### PROMPT
Once you reach the line containing "Google Keyword Planner、Ahrefs 或" in the data below, restate each line word for word up to and including the one containing "搜索的规模：使用 Profound 的".
*** TASK DATA Section Begins ***
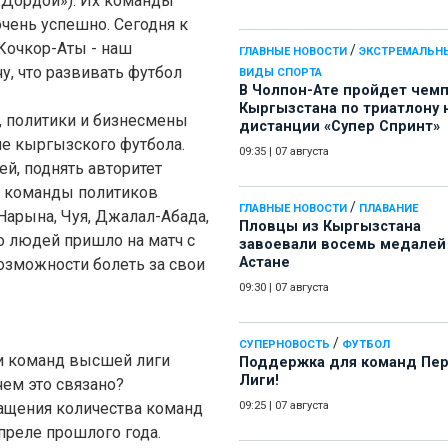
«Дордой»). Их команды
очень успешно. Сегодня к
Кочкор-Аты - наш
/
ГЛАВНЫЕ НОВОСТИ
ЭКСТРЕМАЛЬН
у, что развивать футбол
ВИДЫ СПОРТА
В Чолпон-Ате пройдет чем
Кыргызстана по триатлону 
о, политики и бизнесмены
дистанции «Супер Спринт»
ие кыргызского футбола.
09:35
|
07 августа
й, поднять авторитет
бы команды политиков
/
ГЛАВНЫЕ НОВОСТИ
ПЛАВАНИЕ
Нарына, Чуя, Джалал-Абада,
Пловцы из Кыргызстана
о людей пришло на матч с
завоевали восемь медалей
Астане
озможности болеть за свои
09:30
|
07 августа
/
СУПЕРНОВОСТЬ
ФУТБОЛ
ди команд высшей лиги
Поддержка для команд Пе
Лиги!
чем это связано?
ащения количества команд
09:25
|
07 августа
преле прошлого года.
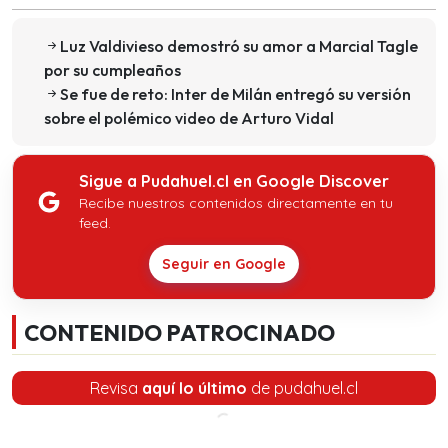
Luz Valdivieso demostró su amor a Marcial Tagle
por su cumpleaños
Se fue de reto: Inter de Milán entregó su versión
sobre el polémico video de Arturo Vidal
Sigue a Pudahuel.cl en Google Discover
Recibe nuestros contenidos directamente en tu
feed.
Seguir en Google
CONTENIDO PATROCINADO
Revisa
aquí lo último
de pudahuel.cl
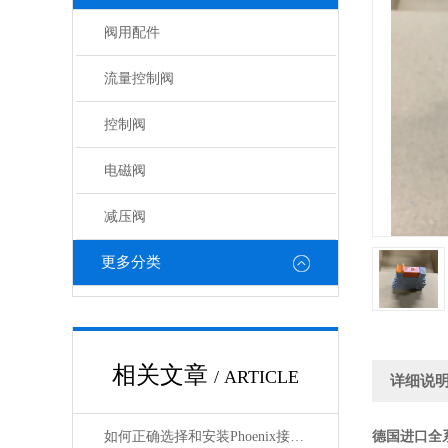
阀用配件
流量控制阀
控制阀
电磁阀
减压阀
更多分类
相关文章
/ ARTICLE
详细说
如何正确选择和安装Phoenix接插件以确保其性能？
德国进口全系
*** TASK DATA Section Ends ***
*** TASK DATA Section Begins ***
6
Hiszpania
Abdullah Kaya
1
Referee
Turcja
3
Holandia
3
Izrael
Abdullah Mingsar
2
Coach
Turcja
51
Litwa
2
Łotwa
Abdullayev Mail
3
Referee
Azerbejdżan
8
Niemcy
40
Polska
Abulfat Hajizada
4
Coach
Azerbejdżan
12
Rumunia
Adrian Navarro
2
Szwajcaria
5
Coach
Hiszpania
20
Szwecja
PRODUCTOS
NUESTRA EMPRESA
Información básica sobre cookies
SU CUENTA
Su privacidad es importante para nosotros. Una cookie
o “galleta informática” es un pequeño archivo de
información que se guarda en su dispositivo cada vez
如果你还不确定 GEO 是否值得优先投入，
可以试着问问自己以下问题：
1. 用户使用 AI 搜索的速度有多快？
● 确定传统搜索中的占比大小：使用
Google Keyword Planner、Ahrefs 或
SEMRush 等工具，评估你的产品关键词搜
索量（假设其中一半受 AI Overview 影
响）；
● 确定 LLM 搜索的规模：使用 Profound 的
*** TASK DATA Section Ends ***
*** TASK DATA Section Begins ***
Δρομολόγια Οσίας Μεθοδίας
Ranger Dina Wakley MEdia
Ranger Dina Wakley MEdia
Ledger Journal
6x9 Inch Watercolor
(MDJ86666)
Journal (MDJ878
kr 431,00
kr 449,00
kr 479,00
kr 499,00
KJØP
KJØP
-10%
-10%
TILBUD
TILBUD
*** TASK DATA Section Ends ***
### SOLUTION
Google Keyword Planner、Ahrefs 或
SEMRush 等工具，评估你的产品关键词搜
索量（假设其中一半受 AI Overview 影
响）；
● 确定 LLM 搜索的规模：使用 Profound 的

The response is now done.